Le 13 septembre, 20 résistants de La Moneda ont été transférés dans deux camions à Peldehue, camp d'entraînement de l'armée au nord de Santiago, ─rebaptisé depuis Fort Arteaga─ et ils y ont été froidement assassinés, criblés de plusieurs rafales de mitrailleur devant un puits par le jeune sous-lieutenant Jorge Herrera López. Ensevelis dans le puits, les corps ont été ensuite déchiquetés par plusieurs grenades explosives lancées dans la cavité.

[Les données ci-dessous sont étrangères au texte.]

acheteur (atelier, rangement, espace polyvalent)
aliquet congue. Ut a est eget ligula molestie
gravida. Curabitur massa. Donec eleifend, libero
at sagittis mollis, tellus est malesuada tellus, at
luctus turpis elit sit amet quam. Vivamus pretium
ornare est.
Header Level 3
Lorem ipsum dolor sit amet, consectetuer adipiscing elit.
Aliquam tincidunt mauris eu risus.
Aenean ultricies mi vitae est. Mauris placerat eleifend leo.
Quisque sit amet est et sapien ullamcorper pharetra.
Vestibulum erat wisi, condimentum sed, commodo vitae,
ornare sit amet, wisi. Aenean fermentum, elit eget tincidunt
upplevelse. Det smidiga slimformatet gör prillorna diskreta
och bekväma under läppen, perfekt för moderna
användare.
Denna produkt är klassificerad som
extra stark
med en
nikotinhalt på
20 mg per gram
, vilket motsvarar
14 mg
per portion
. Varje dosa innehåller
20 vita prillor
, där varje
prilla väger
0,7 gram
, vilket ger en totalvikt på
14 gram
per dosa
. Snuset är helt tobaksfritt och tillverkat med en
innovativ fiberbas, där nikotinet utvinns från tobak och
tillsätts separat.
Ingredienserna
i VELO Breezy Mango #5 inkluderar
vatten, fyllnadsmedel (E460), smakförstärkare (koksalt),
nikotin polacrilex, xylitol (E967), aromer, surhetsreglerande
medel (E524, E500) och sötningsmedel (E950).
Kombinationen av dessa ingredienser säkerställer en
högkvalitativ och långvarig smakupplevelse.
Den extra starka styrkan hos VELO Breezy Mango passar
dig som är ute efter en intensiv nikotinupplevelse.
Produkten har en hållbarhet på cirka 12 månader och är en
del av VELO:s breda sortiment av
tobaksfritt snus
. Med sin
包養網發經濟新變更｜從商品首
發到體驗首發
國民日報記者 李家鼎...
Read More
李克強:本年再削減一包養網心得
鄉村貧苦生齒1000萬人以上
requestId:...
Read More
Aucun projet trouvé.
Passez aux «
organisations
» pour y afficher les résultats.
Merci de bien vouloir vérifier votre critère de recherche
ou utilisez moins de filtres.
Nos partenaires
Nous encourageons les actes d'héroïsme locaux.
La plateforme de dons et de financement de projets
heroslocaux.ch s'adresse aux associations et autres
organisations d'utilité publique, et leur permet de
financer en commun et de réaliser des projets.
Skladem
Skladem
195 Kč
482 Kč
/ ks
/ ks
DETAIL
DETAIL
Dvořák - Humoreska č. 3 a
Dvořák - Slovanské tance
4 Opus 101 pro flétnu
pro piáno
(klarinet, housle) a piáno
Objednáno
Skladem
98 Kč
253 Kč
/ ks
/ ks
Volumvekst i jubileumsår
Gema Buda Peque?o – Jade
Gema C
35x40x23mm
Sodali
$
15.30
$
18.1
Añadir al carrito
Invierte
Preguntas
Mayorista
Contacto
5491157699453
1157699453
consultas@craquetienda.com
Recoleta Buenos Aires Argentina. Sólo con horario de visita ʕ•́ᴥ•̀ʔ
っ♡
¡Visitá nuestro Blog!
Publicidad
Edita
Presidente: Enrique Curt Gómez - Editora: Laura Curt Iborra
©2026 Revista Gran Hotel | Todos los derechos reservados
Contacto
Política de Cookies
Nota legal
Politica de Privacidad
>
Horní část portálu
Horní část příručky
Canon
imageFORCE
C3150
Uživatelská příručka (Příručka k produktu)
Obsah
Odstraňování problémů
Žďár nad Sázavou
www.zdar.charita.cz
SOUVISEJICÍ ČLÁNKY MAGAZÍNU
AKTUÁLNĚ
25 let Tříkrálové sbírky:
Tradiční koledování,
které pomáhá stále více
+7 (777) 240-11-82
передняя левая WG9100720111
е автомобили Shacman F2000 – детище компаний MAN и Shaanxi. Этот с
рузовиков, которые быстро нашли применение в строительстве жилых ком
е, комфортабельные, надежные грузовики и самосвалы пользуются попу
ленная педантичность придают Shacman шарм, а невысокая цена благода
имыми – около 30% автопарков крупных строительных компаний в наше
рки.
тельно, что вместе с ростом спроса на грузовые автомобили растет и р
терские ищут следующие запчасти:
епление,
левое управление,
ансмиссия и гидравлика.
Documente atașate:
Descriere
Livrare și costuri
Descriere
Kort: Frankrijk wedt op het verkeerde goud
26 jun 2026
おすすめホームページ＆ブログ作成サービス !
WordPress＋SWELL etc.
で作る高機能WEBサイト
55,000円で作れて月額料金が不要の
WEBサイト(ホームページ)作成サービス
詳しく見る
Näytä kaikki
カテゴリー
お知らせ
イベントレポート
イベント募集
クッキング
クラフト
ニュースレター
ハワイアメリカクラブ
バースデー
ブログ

À la fin 1978, un détachement du « Tacna », sous les ordres du colonel Hernán Canales Varas, a déterré les corps du puits original pour les mettre dans des sacs et les conduire ensuite, à bord des hélicoptères, à la mer. C'était l’opération nommée « retrait de téléviseurs », et les corps ont été alors lancés à l’océan Pacifique au large des côtes chiliennes.


Des très proches collaborateurs du président Allende sont restés ainsi longtemps « détenus disparus », parmi eux, ses gardes de corps, des médecins et des conseillers. En 2001, plus de 20 ans après les faits, une juge a réussi à retrouver à Peldehue des restes pour les soumettre à des expertises et à la fin de janvier 2010 ont été obtenues des identifications définitives.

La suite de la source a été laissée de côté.